EXERCISE
Each line from the one containing "Locate an element on the screen. Image" to the end of the entries is to be repeated exactly, and no other line.

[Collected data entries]

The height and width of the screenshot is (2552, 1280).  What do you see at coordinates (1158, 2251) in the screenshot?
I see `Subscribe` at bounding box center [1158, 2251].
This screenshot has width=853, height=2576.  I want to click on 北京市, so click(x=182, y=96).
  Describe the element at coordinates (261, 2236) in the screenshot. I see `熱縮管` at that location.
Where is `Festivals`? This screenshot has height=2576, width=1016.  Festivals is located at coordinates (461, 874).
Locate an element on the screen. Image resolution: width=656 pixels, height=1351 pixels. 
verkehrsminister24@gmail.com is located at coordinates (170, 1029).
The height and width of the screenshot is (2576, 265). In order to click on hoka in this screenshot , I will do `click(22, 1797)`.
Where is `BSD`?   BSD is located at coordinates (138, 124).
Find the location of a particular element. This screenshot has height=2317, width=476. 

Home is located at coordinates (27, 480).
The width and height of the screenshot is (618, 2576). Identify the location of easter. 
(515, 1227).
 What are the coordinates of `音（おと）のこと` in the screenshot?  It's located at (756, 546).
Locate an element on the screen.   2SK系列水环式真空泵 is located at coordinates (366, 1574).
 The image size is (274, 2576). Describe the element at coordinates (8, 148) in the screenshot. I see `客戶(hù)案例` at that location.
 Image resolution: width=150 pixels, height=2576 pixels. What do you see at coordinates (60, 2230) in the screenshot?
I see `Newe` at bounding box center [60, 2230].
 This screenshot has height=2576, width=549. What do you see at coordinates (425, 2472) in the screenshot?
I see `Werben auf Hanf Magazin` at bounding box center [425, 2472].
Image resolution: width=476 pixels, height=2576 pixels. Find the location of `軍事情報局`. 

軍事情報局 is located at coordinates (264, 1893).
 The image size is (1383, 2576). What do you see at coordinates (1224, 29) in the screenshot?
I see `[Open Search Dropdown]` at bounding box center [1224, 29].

ANSWER TO THE EXERCISE
Locate an element on the screen. Image resolution: width=656 pixels, height=1351 pixels. 
verkehrsminister24@gmail.com is located at coordinates (170, 1029).
The height and width of the screenshot is (2576, 265). In order to click on hoka in this screenshot , I will do `click(22, 1797)`.
Where is `BSD`?   BSD is located at coordinates (138, 124).
Find the location of a particular element. This screenshot has height=2317, width=476. 

Home is located at coordinates (27, 480).
The width and height of the screenshot is (618, 2576). Identify the location of easter. 
(515, 1227).
 What are the coordinates of `音（おと）のこと` in the screenshot?  It's located at (756, 546).
Locate an element on the screen.   2SK系列水环式真空泵 is located at coordinates (366, 1574).
 The image size is (274, 2576). Describe the element at coordinates (8, 148) in the screenshot. I see `客戶(hù)案例` at that location.
 Image resolution: width=150 pixels, height=2576 pixels. What do you see at coordinates (60, 2230) in the screenshot?
I see `Newe` at bounding box center [60, 2230].
 This screenshot has height=2576, width=549. What do you see at coordinates (425, 2472) in the screenshot?
I see `Werben auf Hanf Magazin` at bounding box center [425, 2472].
Image resolution: width=476 pixels, height=2576 pixels. Find the location of `軍事情報局`. 

軍事情報局 is located at coordinates (264, 1893).
 The image size is (1383, 2576). What do you see at coordinates (1224, 29) in the screenshot?
I see `[Open Search Dropdown]` at bounding box center [1224, 29].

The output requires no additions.